### Work required
Set the pictures aside and return each record below precisely as written.

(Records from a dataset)

= = = = = = =

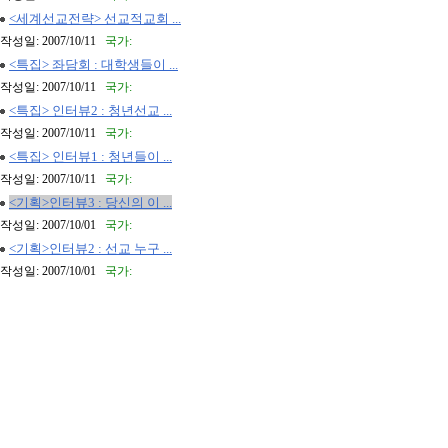
<세계선교전략> 선교적교회 ...
작성일: 2007/10/11
국가:
<특집> 좌담회 : 대학생들이 ...
작성일: 2007/10/11
국가:
<특집> 인터뷰2 : 청년선교 ...
작성일: 2007/10/11
국가:
<특집> 인터뷰1 : 청년들이 ...
작성일: 2007/10/11
국가:
<기획>인터뷰3 : 당신의 이 ...
작성일: 2007/10/01
국가:
<기획>인터뷰2 : 선교 누구 ...
작성일: 2007/10/01
국가:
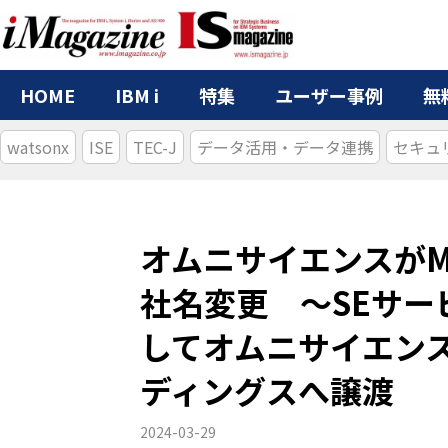
HOME
IBM i
特集
ユーザー事例
無
watsonx
ISE
TEC-J
データ活用・データ連携
セキュ
オムニサイエンスがM
社名変更 ～SEサ
してオムニサイエン
ディングスへ譲渡
2024-03-29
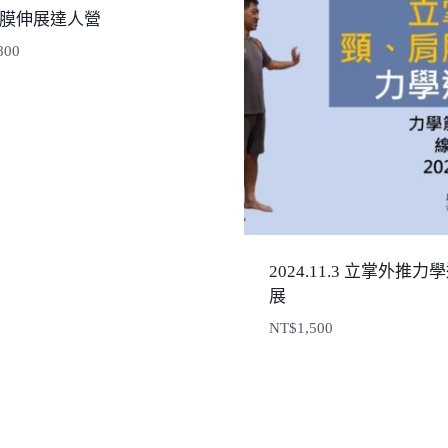
痛
膜伸展達人營
傷
800
害
的
枷
鎖！
數
量
2024.11.3 立掌外推
展
NT$
1,500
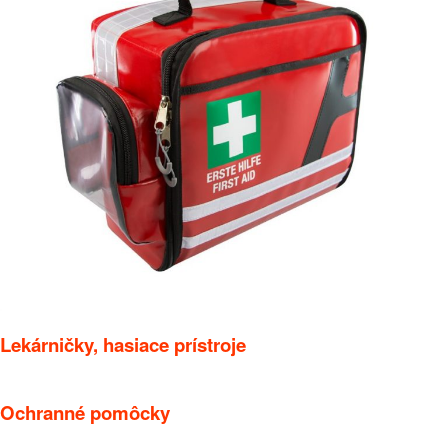
Lekárničky, hasiace prístroje
Ochranné pomôcky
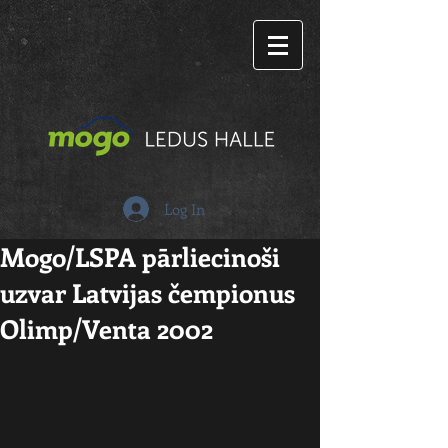
Log In
Mogo/LSPA pārliecinoši
uzvar Latvijas čempionus
Olimp/Venta 2002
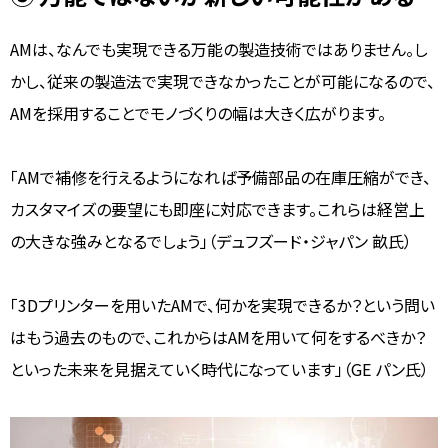
AMは、なんでも実現できる万能の製造技術ではありません。し
かし、従来の製造法で実現できなかったことが可能になるので、
AMを採用することでモノづくりの幅は大きく広がります。
「AMで補修を行えるようになれば予備部品の在庫圧縮ができ、
カスタマイズの要望にも即座に対応できます。これらは経営上
の大きな強みとなるでしょう」（デュフズード・ジャパン 畝氏）
「3Dプリンターを用いたAMで、何かを実現できるか？という問い
はもう過去のもので、これからはAMを用いて何をするべきか？
といった未来を見据えていく時代になっています」（GE パン氏）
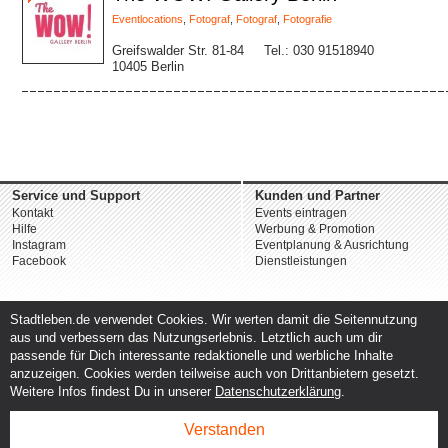
Eventlocations
,
Fotograf
,
Fotograf
,
Fotografie
Greifswalder Str. 81-84
Tel.: 030 91518940
10405 Berlin
Service und Support
Kunden und Partner
Kontakt
Events eintragen
Hilfe
Werbung & Promotion
Instagram
Eventplanung & Ausrichtung
Facebook
Dienstleistungen
Stadtleben.de verwendet Cookies. Wir werten damit die Seitennutzung
aus und verbessern das Nutzungserlebnis. Letztlich auch um dir
passende für Dich interessante redaktionelle und werbliche Inhalte
anzuzeigen. Cookies werden teilweise auch von Drittanbietern gesetzt.
Weitere Infos findest Du in unserer
Datenschutzerklärung
.
Verstanden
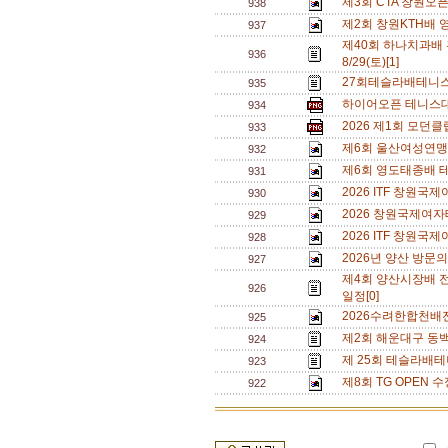
제3회 CTA 창원오
938
제2회 창원KTH배 
937
제40회 하나치과배
936
8/29(토)[1]
27회테슬라배테니스
935
하이어오픈 테니스대회
934
2026 제1회 모던
933
제6회 울산여성연맹 
932
제6회 영도태종배 
931
2026 ITF 창원
930
2026 창원국제여자
929
2026 ITF 창원
928
2026년 양산 방문의
927
제4회 양산시장배 
926
일정[0]
2026수려한합천배
925
제2회 해운대구 동백
924
제 25회 테슬라배테
923
제8회 TG OPEN 수
922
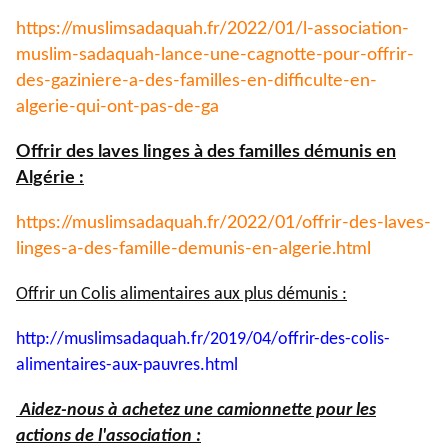
https://muslimsadaquah.fr/
2022/01/l-association-
muslim-
sadaquah-lance-une-cagnotte-
pour-offrir-
des-gaziniere-a-
des-familles-en-difficulte-en-
algerie-qui-ont-pas-de-ga
Offrir des laves linges à des familles démunis en
Algérie :
https://muslimsadaquah.fr/
2022/01/offrir-des-laves-
linges-a-des-famille-demunis-
en-algerie.html
Offrir un Colis alimentaires aux plus démunis :
http://muslimsadaquah.fr/2019/
04/offrir-des-colis-
alimentaires-aux-pauvres.html
Aidez-nous à achetez une camionnette pour les
actions de l'association :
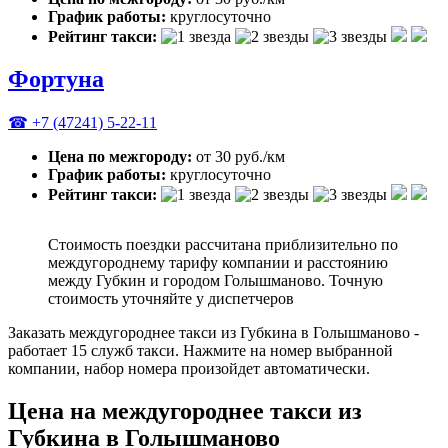
График работы:
круглосуточно
Рейтинг такси:
Фортуна
☎ +7 (47241) 5-22-11
Цена по межгороду:
от 30 руб./км
График работы:
круглосуточно
Рейтинг такси:
Стоимость поездки рассчитана приблизительно по
междугороднему тарифу компании и расстоянию
между Губкин и городом Голышманово. Точную
стоимость уточняйте у диспетчеров
Заказать междугороднее такси из Губкина в Голышманово -
работает 15 служб такси. Нажмите на номер выбранной
компании, набор номера произойдет автоматически.
Цена на междугороднее такси из
Губкина в Голышманово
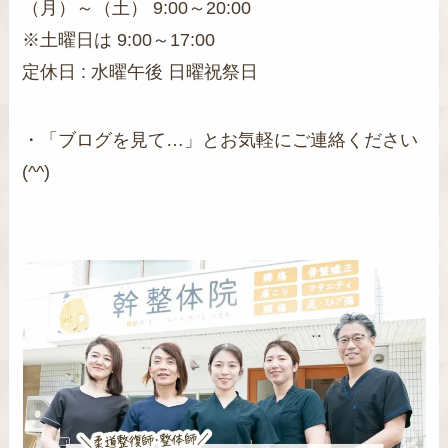
（月）～（土） 9:00～20:00
※土曜日は 9:00～17:00
定休日 : 水曜午後 日曜祝祭日
・「ブログを見て…」とお気軽にご連絡ください
(^^)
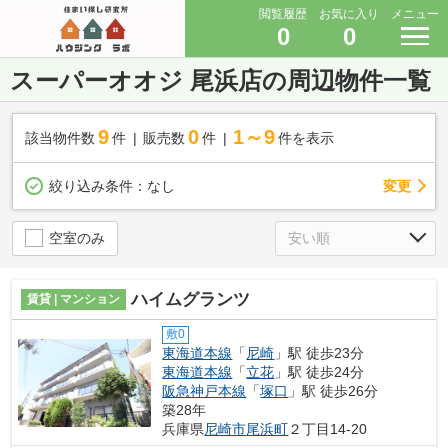
閲覧履歴
お気に入り
メニュー
0
0
スーパーオオジ 尾浜店の周辺物件一覧
9
0
1～9
該当物件数
件
販売数
件
件を表示
変更
絞り込み条件：
なし
空室のみ
ハイムグランツ
賃貸 | マンション
敷0
東海道本線
「
尼崎
」駅 徒歩23分
東海道本線
「
立花
」駅 徒歩24分
阪急神戸本線
「
塚口
」駅 徒歩26分
築28年
兵庫県
尼崎市
尾浜町
２丁目14-20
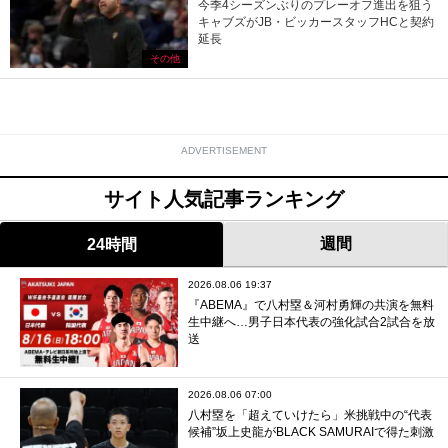
今季4シーズンぶりのプレーオフ進出を狙う
キャブズがJB・ビッカースタッフHCと契約
延長
その他
ADVERTISEMENT
サイト人気記事ランキング
週間
24時間
2026.08.06 19:37
『ABEMA』で八村塁＆河村勇輝の共演を無料
生中継へ…男子日本代表の強化試合2試合を放
送
2026.08.06 07:00
八村塁を「超えていけたら」米挑戦中の“代表
候補”坂上史龍がBLACK SAMURAIで得た刺激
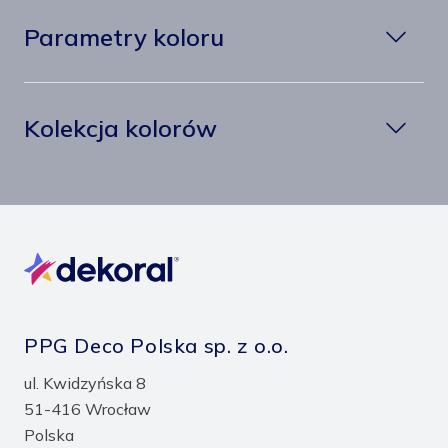
Parametry koloru
Kolekcja kolorów
PPG Deco Polska sp. z o.o.
ul. Kwidzyńska 8
51-416 Wrocław
Polska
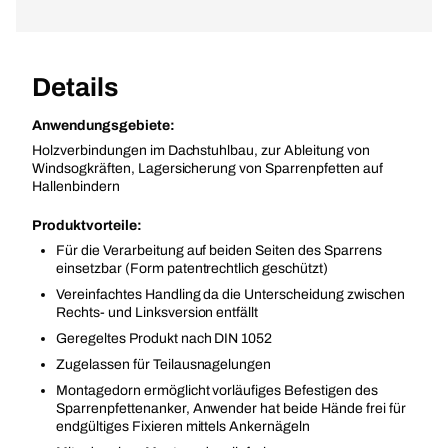
Details
Anwendungsgebiete:
Holzverbindungen im Dachstuhlbau, zur Ableitung von
Windsogkräften, Lagersicherung von Sparrenpfetten auf
Hallenbindern
Produktvorteile:
Für die Verarbeitung auf beiden Seiten des Sparrens
einsetzbar (Form patentrechtlich geschützt)
Vereinfachtes Handling da die Unterscheidung zwischen
Rechts- und Linksversion entfällt
Geregeltes Produkt nach DIN 1052
Zugelassen für Teilausnagelungen
Montagedorn ermöglicht vorläufiges Befestigen des
Sparrenpfettenanker, Anwender hat beide Hände frei für
endgültiges Fixieren mittels Ankernägeln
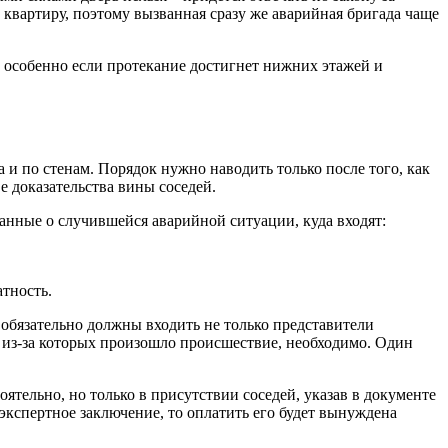
квартиру, поэтому вызванная сразу же аварийная бригада чаще
, особенно если протекание достигнет нижних этажей и
а и по стенам. Порядок нужно наводить только после того, как
е доказательства вины соседей.
анные о случившейся аварийной ситуации, куда входят:
тность.
 обязательно должны входить не только представители
, из-за которых произошло происшествие, необходимо. Один
ятельно, но только в присутствии соседей, указав в документе
 экспертное заключение, то оплатить его будет вынуждена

= = = = = = =

### Answer for this exercise
<세계선교전략> 선교적교회 ...
작성일: 2007/10/11
국가:
<특집> 좌담회 : 대학생들이 ...
작성일: 2007/10/11
국가:
<특집> 인터뷰2 : 청년선교 ...
작성일: 2007/10/11
국가:
<특집> 인터뷰1 : 청년들이 ...
작성일: 2007/10/11
국가:
<기획>인터뷰3 : 당신의 이 ...
작성일: 2007/10/01
국가:
<기획>인터뷰2 : 선교 누구 ...
작성일: 2007/10/01
국가:
HOME
IBM i
特集
ユーザー事例
無
watsonx
ISE
TEC-J
データ活用・データ連携
セキュ
オムニサイエンスがM
社名変更 ～SEサ
してオムニサイエン
ディングスへ譲渡
2024-03-29
痛
膜伸展達人營
傷
800
害
的
枷
鎖！
數
量
2024.11.3 立掌外推
展
NT$
1,500
Lekárničky, hasiace prístroje
Ochranné pomôcky
Log In
Mogo/LSPA pārliecinoši
uzvar Latvijas čempionus
Olimp/Venta 2002
AMは、なんでも実現できる万能の製造技術ではありません。し
かし、従来の製造法で実現できなかったことが可能になるので、
AMを採用することでモノづくりの幅は大きく広がります。
「AMで補修を行えるようになれば予備部品の在庫圧縮ができ、
カスタマイズの要望にも即座に対応できます。これらは経営上
の大きな強みとなるでしょう」（デュフズード・ジャパン 畝氏）
「3Dプリンターを用いたAMで、何かを実現できるか？という問い
はもう過去のもので、これからはAMを用いて何をするべきか？
といった未来を見据えていく時代になっています」（GE パン氏）
Eventlocations
,
Fotograf
,
Fotograf
,
Fotografie
Greifswalder Str. 81-84
Tel.: 030 91518940
10405 Berlin
Service und Support
Kunden und Partner
Kontakt
Events eintragen
Hilfe
Werbung & Promotion
Instagram
Eventplanung & Ausrichtung
Facebook
Dienstleistungen
Stadtleben.de verwendet Cookies. Wir werten damit die Seitennutzung
aus und verbessern das Nutzungserlebnis. Letztlich auch um dir
passende für Dich interessante redaktionelle und werbliche Inhalte
anzuzeigen. Cookies werden teilweise auch von Drittanbietern gesetzt.
Weitere Infos findest Du in unserer
Datenschutzerklärung
.
Verstanden
제3회 CTA 창원오
938
제2회 창원KTH배 
937
제40회 하나치과배
936
8/29(토)[1]
27회테슬라배테니스
935
하이어오픈 테니스대회
934
2026 제1회 모던
933
제6회 울산여성연맹 
932
제6회 영도태종배 
931
2026 ITF 창원
930
2026 창원국제여자
929
2026 ITF 창원
928
2026년 양산 방문의
927
제4회 양산시장배 
926
일정[0]
2026수려한합천배
925
제2회 해운대구 동백
924
제 25회 테슬라배테
923
제8회 TG OPEN 수
922
https://muslimsadaquah.fr/
2022/01/l-association-
muslim-
sadaquah-lance-une-cagnotte-
pour-offrir-
des-gaziniere-a-
des-familles-en-difficulte-en-
algerie-qui-ont-pas-de-ga
Offrir des laves linges à des familles démunis en
Algérie :
https://muslimsadaquah.fr/
2022/01/offrir-des-laves-
linges-a-des-famille-demunis-
en-algerie.html
Offrir un Colis alimentaires aux plus démunis :
http://muslimsadaquah.fr/2019/
04/offrir-des-colis-
alimentaires-aux-pauvres.html
Aidez-nous à achetez une camionnette pour les
actions de l'association :
График работы:
круглосуточно
Рейтинг такси:
Фортуна
☎ +7 (47241) 5-22-11
Цена по межгороду:
от 30 руб./км
График работы:
круглосуточно
Рейтинг такси:
Стоимость поездки рассчитана приблизительно по
междугороднему тарифу компании и расстоянию
между Губкин и городом Голышманово. Точную
стоимость уточняйте у диспетчеров
Заказать междугороднее такси из Губкина в Голышманово -
работает 15 служб такси. Нажмите на номер выбранной
компании, набор номера произойдет автоматически.
Цена на междугороднее такси из
Губкина в Голышманово
（月）～（土） 9:00～20:00
※土曜日は 9:00～17:00
定休日 : 水曜午後 日曜祝祭日
・「ブログを見て…」とお気軽にご連絡ください
(^^)
閲覧履歴
お気に入り
メニュー
0
0
スーパーオオジ 尾浜店の周辺物件一覧
9
0
1～9
該当物件数
件
販売数
件
件を表示
変更
絞り込み条件：
なし
空室のみ
ハイムグランツ
賃貸 | マンション
敷0
東海道本線
「
尼崎
」駅 徒歩23分
東海道本線
「
立花
」駅 徒歩24分
阪急神戸本線
「
塚口
」駅 徒歩26分
築28年
兵庫県
尼崎市
尾浜町
２丁目14-20
今季4シーズンぶりのプレーオフ進出を狙う
キャブズがJB・ビッカースタッフHCと契約
延長
その他
ADVERTISEMENT
サイト人気記事ランキング
週間
24時間
2026.08.06 19:37
『ABEMA』で八村塁＆河村勇輝の共演を無料
生中継へ…男子日本代表の強化試合2試合を放
送
2026.08.06 07:00
八村塁を「超えていけたら」米挑戦中の“代表
候補”坂上史龍がBLACK SAMURAIで得た刺激
Parametry koloru
Kolekcja kolorów
PPG Deco Polska sp. z o.o.
ul. Kwidzyńska 8
51-416 Wrocław
Polska
Details
Anwendungsgebiete:
Holzverbindungen im Dachstuhlbau, zur Ableitung von
Windsogkräften, Lagersicherung von Sparrenpfetten auf
Hallenbindern
Produktvorteile:
Für die Verarbeitung auf beiden Seiten des Sparrens
einsetzbar (Form patentrechtlich geschützt)
Vereinfachtes Handling da die Unterscheidung zwischen
Rechts- und Linksversion entfällt
Geregeltes Produkt nach DIN 1052
Zugelassen für Teilausnagelungen
Montagedorn ermöglicht vorläufiges Befestigen des
Sparrenpfettenanker, Anwender hat beide Hände frei für
endgültiges Fixieren mittels Ankernägeln
квартиру, поэтому вызванная сразу же аварийная бригада чаще
, особенно если протекание достигнет нижних этажей и
а и по стенам. Порядок нужно наводить только после того, как
е доказательства вины соседей.
анные о случившейся аварийной ситуации, куда входят:
тность.
 обязательно должны входить не только представители
, из-за которых произошло происшествие, необходимо. Один
ятельно, но только в присутствии соседей, указав в документе
 экспертное заключение, то оплатить его будет вынуждена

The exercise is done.